Child beaten up in Yekaterinburg for mother’s debts, though possibly not. Meduza’s report.
On April 5, loan collectors in Yekaterinburg beat up an eleven-year-old boy as punishment for a debt of 300,000 rubles (approximately $5,275) allegedly held by his mother. The woman herself claims that she has no debt, but that her twin sister took out a loan for this amount in 2011. The collection agency that dealt with her sister’s debt officially closed in March 2016. It is unknown who actually beat the boy up.
The boy was attacked after school on April 5. Irina Nikitina, the victim’s mother, told Life magazine that the boy studies at a correctional school, as he has epilepsy. According to her, on April 4, unidentified persons doused the child with beer and threatened him. After school the next day, three men entered the elevator with her son, forced him off on the third floor, and beat him. Nikitina’s son said that the attackers asked him: “When will your mother pay back [her] debt of 300,000 [rubles]?”
Nikitina claims that she does not have such a debt. According to her, her twin sister Olga had taken out a loan at Home-Bank in 2011. The women’s private information – surname, date of birth, and permanent address – completely coincide. “Despite the fact that she paid back the 300,000 [rubles], the same amount still remained due. In 2015, her debt was bought up [by another company], and nobody bothered us,” said Nikitina. A few weeks ago, she received a receipt for her utility bill payment that read: “Enough living at your neighbors’ expense.” The Yekaterinburg prosecutor’s office is checking whether the family has utilities debts which could have been handed over to collectors. According to investigators, Olga Nikitina owes debts to three banks.
The collection company that bought the debt no longer exists. In 2015, the company Morgan, once one of the largest collection agencies in Russia, purchased the debt from the bank. According to the website of Russia’s National Association of Professional Collection Agencies (NAPK), Morgan ceased to exist in March 2016 and its leadership disappeared. The NAPK website reports that, at the time of its closing, Morgan had over half a million active loans totalling about 20 billion rubles (approximately $ 351,187,200) purchased from various banks. When Meduza’s editorial team called the company’s official telephone number, it heard the recording “This number can now be bought.”
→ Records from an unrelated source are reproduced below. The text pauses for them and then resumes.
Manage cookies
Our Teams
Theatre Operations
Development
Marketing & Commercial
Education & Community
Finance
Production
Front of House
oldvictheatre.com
Russia’s Investigative Committee has initiated criminal proceedings under an article on extortion of funds with the use of violence committed by a group of persons. The Committee states that the main task is to find out who the attackers were and to determine whether they represent a collection organization. Authorities have promised to make “the most rigid and principled legal [investigation]” into the attack against the child. Russia’s children’s rights commissioner Anna Kuznetsova also said that the responsibility for the incident should be borne not only by the attackers, but also by the credit organization for which they work.